Selain itu disebutkan bahwa Bethara Gana lahir dari
Dewi Uma setelah Dewa Siwa dibangunkan Dari tapa semadhinya oleh Dewa Semara
(Asmara) namun kemudian Dewa Siwa menghukum Dewa Semara bersama istrinya, Dewi
Ratih,dengan membakarnya sampai menjadi abu.kemudian menyebarkan abu tersebut
ke dunia dan mengutuk manusia agar tidak bisa hidup tanpa brepasangan
(laki-perempuan) dalam suami istri.Dalam lontar Sang Hyang yama disebutkan
bahwa upacara potong gigi boleh dilaksanakan bila naka sudah menginjak dewasa,
ditandai dengan menstruasi untuk wanita dan suara yang membesar untuk
pria.Biasanya hal ini muncul di kala usia 14 tahun.
Tujuan Upacara Potong Gigi
Tujuan upacara potong gigi dapat disimak lebih lanjut dari lontarkalapati dimana disebutkan bahwa gigi yang digosok atau diratakan dari gerigi adalah enam buah yaitu dua taringdan empat gigi seri di atas.Pemotongan enam gigi itu melambangkan symbol pengendalian terhadap sad Ripu (enam musuh dalam diri manusia).Meliputi kama (hawa nafsu),Loba (rakus),Krodha (marah),mada (mabuk),moha (bingung),dan Matsarya (iri hati).Sad Ripu yang tidak terkendalikan ini akan membahayakan kehidupan manusia,maka kewajiban setiap orang tua untuk menasehati anak-anaknya serta memohon kepada Hyang Widhi Wasa agar terhindar dari pengaruh sad ripu.Makna yang tersirat dari mitologi Kala Pati,kala Tattwa,dan Semaradhana ini adalah mengupayakan kehidupan manusia yang selalu waspada agar tidak tersesat dari ajaran agama (dharma) sehingga di kemudian hari rohnya dapat yang suci dapat mencapai surge loka bersama roh suci para leluhur, bersatu dengan Brahman (Hyang Widhi).Dalam pergaulan muda-mudi pun diatur agar tidak melewati batas kesusilaan seperti yang tersirat dari lontar Semaradhana.
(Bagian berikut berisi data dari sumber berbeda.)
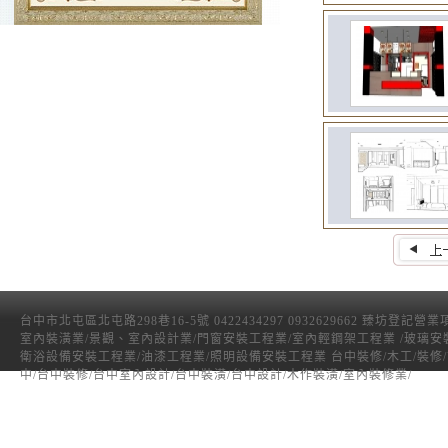
台中市北屯區北屯路298巷16-5號 0422434297 0932629662 臻坊登記營
室內裝潢業/景觀、室內設計業/門窗安裝工程業/室內輕鋼架工程業 /玻璃安
衛浴設備安裝工程業/油漆工程業/照明設備安裝工程業 台中裝修/木工/裝修
中/台中裝修/台中室內設計/台中裝潢/台中設計/木作裝潢/室內裝修業/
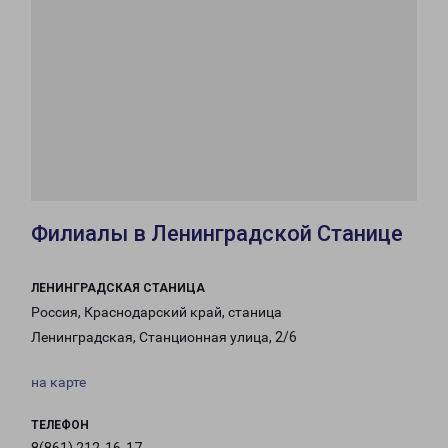
Филиалы в Ленинградской Станице
ЛЕНИНГРАДСКАЯ СТАНИЦА
Россия, Краснодарский край, станица
Ленинградская, Станционная улица, 2/6
на карте
ТЕЛЕФОН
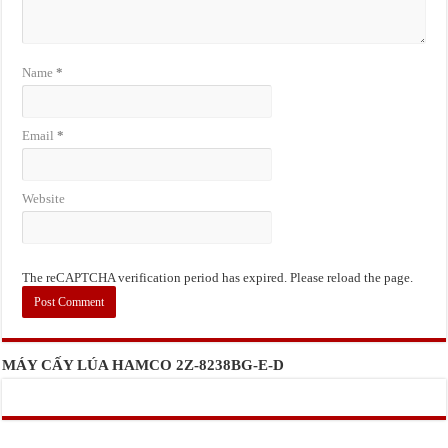
Name
*
Email
*
Website
The reCAPTCHA verification period has expired. Please reload the page.
MÁY CẤY LÚA HAMCO 2Z-8238BG-E-D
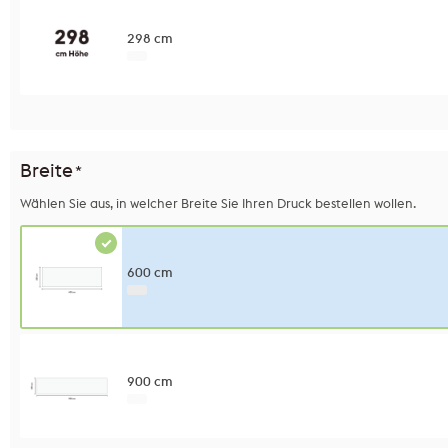
298 cm
Breite
*
Wählen Sie aus, in welcher Breite Sie Ihren Druck bestellen wollen.
600 cm
900 cm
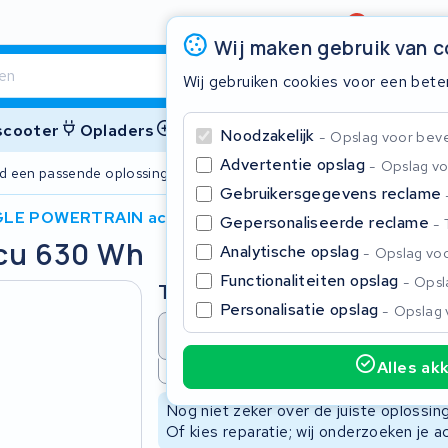
Beoordeling
4,6/5
Wij maken gebruik van 
Wij gebruiken cookies voor een bete
 scooter
Opladers
Accessoires
Noodzakelijk
Opslag voor bevei
Advertentie opslag
Opslag vo
ijd een passende oplossing
2 jaar garant
Gebruikersgegevens reclame
LE POWERTRAIN accu 630 Wh
Gepersonaliseerde reclame
cu 630 Wh
Sluite
Analytische opslag
Opslag voo
Functionaliteiten opslag
Opsla
Type
Personalisatie opslag
Opslag 
Accu revisie
Accu reparat
Alles ak
Niet beschikbaar
Begin te typen in de zoekbalk om te zoeken
Nog niet zeker over de juiste oplossi
Of kies reparatie; wij onderzoeken je a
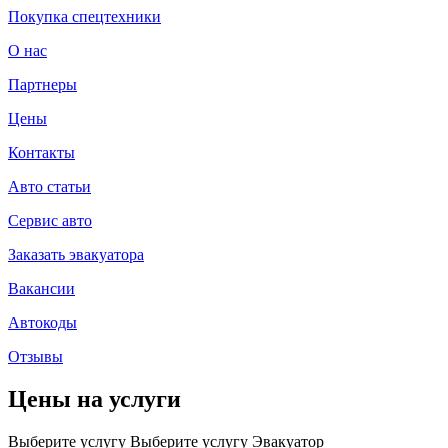
Покупка спецтехники
О нас
Партнеры
Цены
Контакты
Авто статьи
Сервис авто
Заказать эвакуатора
Вакансии
Автокоды
Отзывы
Цены на услуги
Выберите услугу
Выберите услугу
Эвакуатор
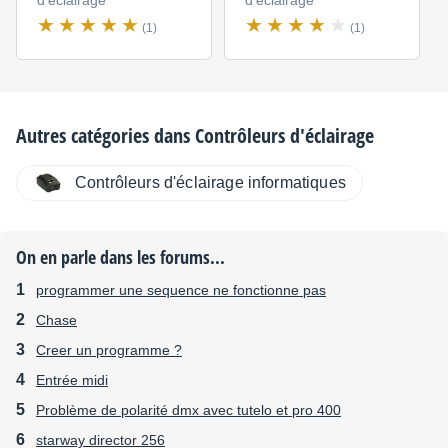
(1)
(1)
Autres catégories dans
Contrôleurs d'éclairage
Contrôleurs d'éclairage informatiques
On en parle dans les forums...
programmer une sequence ne fonctionne pas
Chase
Creer un programme ?
Entrée midi
Problème de polarité dmx avec tutelo et pro 400
starway director 256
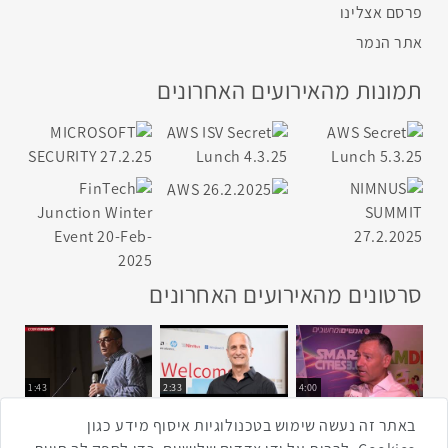
פרסם אצלינו
אתר הנמר
תמונות מהאירועים האחרונים
סרטונים מהאירועים האחרונים
1:43
2:33
4:00
כנס ערים חכמות
כנס מפעיל
כנס בריאות דיגיטלית
באתר זה נעשה שימוש בטכנולוגיות איסוף מידע כגון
Upacara potong gigi biasanya disatukan dengan upacara
Ngeraja Sewala atau disebutkan pula sebagai upacara “menek kelih”, yaitu
upacara syukuran karena si anak sudah menginjak dewasa,meninggalkan masa
anak-anak menuju ke masa dewasa.
Urutan Upacara :
1.Setelah sulinggih ngarga tirta,mereresik dan mapiuning di Sangah Surya,maka mereka yang akan mepandes dilukat dengan padudusan madya,setelah itu mereka memuja Hyang raitya untuk memohon keselamatan dalam melaksanakan upacara.
2. Potong rambut dan merajah dilaksanakan dengan tujuan mensucikan diri serta menandai adanya peningkatan status sebagai manusia yaitu meningalkan masa anak-anak ke masa remaja.
3. Naik ke bale tempat mepandes dengan terlebih dahulu menginjak caru sebagai lambing keharmonisan,mengetukkan linggis tiga kali (Ang,Ung,Mang) sebagai symbol mohon kekuatan kepada Hyang Widhi dan ketiak kiri menjepit caket sebagai symbol kebulatan tekad untuk mewaspadai sad ripu.
4. Selama mepandes,air kumur dibuang di sebuah nyuh gading afar tidak menimbulkan keletehan.
5. Dilanjutkan dengan mebiakala sebagai sarana penyucian serta menghilangkan mala untuk menyongsong kehidupan masa remaja.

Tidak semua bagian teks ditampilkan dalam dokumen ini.